Audits began for both GMI and Cereals in 2005 for these years. The IRS issued a 30-day letter for the GMI audit on June 15, 2007, asserting proposed deficiencies of more than $143 million for 2002 and almost $83 million for 2003. The partners in Cereals entered into settlement agreements in July 2010. On August 27, 2010, the IRS issued a document described as a “notice of computational adjustment” to GMI, identifying additional underpayments, resulting from the Cereals audit, of about $16 million for 2002 and more than $33 million for 2003.
The IRS assessed additional taxes, penalties, and interest resulting from the Cereals audit in September 2010. GMI paid all outstanding balances for these years, including interest, on April 11, 2011. The IRS sent GMI detailed interest computation schedules for these years, apparently for the first time, on April 18, 2011 and April 20, 2011. The schedules reflected that the IRS began charging a higher underpayment interest on July 15, 2007. GMI filed refund claims on March 28, 2013, arguing that the interest IRS accrued and assessed was almost $6 million too high. GMI then filed this refund suit on January 30, 2014.
The Basis for GMI’s Refund Claim – LCU Interest The interest rate for large corporate underpayments (LCU) is governed by section 6621(c), as supplemented by Treas. Reg. § 301.6621-3, which increases the normal underpayment interest rate by 2% for a corporate taxpayer’s underpayments that exceed $100,000. It was enacted in 1990, as part of the Omnibus Budget Reconciliation Act, and has typically been referred to by practitioners ever since as “hot interest.” There are two key concepts in determining whether, and when, to apply hot interest: the “threshold underpayment” and the “applicable date.”
Threshold Underpayment
Whether hot interest applies is not, oddly enough, determined by comparing the underpayment balance to $100,000. The regulation establishes a “threshold underpayment,” a term of art that appears only here. Hot interest applies if that amount, rather than the underpayment balance, exceeds the $100,000 statutory requirement. The threshold underpayment is defined as the correct amount of tax (excluding penalties and accumulated interest) less all payments made by the last date prescribed for payment. Thus, it appears to be a cumulative amount rather than the result of a particular transaction such as an audit. (But see below regarding “applicable date.”) Once hot interest is triggered, the higher interest rate would apply to the entire underpayment balance going forward, including interest and penalties and any amounts subsequently assessed. Under the IRS interpretation, hot interest would apply even if the actual underpayment balance declines below the $100,000 threshold as a result of payments.

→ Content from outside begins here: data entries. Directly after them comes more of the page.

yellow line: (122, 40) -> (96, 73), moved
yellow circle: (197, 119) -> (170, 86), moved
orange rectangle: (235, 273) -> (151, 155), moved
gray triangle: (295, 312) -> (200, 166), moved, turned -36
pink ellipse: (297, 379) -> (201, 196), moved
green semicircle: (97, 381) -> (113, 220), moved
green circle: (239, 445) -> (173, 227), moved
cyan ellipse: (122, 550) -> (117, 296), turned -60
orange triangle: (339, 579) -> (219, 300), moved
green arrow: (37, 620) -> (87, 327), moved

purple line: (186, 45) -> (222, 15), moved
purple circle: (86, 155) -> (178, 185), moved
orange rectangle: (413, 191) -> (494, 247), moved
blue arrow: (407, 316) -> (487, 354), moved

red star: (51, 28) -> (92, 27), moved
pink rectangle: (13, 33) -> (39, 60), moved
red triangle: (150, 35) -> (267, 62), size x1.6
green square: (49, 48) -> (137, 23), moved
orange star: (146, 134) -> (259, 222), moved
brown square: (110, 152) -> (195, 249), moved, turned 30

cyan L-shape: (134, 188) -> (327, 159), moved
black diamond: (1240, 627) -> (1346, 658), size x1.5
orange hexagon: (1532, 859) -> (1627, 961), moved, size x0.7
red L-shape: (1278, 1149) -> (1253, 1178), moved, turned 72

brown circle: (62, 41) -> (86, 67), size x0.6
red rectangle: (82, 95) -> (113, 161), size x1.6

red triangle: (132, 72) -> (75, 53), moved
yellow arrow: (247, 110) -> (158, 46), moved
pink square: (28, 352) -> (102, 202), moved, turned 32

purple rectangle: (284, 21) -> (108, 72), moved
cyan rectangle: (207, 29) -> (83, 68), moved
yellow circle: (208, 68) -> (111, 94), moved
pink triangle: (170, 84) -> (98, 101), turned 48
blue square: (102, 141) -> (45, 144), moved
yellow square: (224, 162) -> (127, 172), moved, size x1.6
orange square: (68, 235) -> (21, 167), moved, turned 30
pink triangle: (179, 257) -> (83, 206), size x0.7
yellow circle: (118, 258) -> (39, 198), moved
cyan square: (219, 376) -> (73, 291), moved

The existence of a threshold underpayment is determined only when there is an assessment, not merely because of a proposed deficiency. (Contrast the determination of the “applicable date” discussed below.) If the taxpayer receives a 30-day letter or a notice of deficiency for $110,000 but the amount is reduced to $90,000 prior to assessment, the threshold underpayment is only $90,000 and hot interest does not apply. But even if an amount greater than $100,000 is originally assessed, the regulation states that hot interest will not apply if a subsequent judicial determination reduces the tax liability (and therefore the threshold underpayment) below $100,000.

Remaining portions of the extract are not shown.